What is expected
Among the entries that follow, how many lines contain the string "ニュースフィード"? Write the number alone.

[Entries taken from a collection]
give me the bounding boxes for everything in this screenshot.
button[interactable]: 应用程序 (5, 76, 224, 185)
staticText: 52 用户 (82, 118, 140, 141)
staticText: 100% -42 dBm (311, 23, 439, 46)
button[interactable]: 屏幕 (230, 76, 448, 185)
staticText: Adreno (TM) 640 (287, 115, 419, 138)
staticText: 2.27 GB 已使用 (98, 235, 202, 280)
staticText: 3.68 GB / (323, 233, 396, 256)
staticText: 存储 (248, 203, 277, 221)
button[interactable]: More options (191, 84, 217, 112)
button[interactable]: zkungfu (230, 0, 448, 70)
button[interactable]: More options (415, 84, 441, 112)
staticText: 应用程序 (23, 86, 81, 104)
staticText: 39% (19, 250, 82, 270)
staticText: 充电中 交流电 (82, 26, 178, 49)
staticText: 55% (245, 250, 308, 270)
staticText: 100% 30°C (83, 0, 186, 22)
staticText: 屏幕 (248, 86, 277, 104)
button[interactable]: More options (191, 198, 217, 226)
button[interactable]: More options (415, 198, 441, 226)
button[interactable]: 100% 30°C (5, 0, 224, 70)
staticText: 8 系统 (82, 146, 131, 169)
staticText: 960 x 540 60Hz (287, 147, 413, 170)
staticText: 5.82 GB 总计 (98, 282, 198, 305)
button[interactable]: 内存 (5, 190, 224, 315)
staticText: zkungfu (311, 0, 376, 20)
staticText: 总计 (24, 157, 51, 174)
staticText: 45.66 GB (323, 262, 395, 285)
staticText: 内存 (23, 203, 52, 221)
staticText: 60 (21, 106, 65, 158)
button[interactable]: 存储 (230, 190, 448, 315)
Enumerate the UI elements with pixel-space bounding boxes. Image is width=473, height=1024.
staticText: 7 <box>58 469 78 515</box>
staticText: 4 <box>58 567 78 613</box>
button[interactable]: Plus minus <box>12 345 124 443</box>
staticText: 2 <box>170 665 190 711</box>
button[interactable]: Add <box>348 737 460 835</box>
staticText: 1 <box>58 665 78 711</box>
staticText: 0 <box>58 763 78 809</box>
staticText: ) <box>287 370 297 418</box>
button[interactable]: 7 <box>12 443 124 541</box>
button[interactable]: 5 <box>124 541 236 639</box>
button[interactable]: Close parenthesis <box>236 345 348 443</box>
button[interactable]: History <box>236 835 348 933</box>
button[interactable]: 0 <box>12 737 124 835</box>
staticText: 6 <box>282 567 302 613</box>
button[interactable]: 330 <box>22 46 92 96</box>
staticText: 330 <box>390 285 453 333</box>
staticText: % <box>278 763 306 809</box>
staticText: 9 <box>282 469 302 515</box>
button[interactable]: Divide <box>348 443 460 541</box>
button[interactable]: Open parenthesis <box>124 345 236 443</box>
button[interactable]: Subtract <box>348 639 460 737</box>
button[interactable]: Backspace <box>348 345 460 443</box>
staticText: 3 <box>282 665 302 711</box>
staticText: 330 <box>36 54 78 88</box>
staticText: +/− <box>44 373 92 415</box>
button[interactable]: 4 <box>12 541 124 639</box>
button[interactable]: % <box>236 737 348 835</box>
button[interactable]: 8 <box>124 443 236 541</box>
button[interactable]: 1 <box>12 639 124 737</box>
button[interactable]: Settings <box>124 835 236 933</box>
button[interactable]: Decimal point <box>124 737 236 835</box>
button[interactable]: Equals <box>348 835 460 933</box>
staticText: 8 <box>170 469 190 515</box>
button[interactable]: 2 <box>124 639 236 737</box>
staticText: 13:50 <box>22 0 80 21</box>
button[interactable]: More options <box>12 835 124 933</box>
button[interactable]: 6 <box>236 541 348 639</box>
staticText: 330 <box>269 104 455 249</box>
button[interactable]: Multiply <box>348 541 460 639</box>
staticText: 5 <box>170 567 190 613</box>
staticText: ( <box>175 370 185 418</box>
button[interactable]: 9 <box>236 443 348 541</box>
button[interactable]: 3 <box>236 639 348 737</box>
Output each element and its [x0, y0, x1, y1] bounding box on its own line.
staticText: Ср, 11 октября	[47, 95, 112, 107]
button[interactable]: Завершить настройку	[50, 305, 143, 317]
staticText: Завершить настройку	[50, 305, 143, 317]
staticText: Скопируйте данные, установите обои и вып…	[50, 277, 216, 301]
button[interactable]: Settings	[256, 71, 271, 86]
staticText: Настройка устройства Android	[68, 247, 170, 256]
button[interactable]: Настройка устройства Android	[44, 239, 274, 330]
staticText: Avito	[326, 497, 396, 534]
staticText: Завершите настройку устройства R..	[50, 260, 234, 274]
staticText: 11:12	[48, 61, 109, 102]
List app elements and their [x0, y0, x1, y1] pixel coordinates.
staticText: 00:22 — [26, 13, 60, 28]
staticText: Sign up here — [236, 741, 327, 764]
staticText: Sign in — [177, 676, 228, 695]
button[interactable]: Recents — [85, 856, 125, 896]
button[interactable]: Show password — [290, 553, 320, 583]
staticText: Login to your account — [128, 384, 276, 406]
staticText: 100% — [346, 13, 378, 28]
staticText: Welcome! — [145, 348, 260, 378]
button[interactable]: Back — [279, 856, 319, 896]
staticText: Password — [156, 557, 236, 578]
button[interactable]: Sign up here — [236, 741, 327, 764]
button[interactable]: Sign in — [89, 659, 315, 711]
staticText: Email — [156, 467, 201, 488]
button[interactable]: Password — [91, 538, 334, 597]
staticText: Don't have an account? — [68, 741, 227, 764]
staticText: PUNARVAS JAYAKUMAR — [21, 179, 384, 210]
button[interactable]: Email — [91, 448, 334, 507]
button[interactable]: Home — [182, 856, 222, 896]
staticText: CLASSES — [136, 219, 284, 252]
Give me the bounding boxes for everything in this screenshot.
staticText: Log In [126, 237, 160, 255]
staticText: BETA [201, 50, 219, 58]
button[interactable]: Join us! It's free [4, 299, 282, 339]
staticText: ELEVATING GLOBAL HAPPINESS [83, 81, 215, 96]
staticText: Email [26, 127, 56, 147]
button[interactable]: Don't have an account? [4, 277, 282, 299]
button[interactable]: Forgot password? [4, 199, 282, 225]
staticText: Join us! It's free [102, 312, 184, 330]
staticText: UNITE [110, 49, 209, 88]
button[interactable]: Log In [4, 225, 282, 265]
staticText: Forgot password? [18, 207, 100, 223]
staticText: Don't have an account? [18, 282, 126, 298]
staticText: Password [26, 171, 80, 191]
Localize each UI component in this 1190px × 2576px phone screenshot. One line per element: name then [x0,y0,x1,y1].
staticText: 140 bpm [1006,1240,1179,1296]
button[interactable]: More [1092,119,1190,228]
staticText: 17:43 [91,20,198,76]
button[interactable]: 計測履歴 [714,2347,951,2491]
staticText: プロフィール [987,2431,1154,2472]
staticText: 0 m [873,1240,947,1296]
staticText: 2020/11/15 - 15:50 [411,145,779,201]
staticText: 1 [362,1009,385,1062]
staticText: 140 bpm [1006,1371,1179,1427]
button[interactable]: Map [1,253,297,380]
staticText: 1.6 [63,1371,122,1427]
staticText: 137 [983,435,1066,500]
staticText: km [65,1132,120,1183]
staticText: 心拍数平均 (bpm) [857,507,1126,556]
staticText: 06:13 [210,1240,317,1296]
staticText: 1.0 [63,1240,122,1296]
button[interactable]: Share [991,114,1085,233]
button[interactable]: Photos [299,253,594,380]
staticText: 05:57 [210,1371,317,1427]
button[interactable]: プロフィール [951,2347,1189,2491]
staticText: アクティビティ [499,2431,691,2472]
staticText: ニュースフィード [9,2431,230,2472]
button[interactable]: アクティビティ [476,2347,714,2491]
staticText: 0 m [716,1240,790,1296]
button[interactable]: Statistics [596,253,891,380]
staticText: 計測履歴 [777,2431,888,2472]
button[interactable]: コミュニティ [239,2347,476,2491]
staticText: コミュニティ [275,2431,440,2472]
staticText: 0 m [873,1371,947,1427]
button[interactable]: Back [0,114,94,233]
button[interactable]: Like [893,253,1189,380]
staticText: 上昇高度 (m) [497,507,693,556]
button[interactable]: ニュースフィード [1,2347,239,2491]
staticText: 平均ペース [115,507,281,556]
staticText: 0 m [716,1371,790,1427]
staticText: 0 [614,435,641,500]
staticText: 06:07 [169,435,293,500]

Answer to the problem
2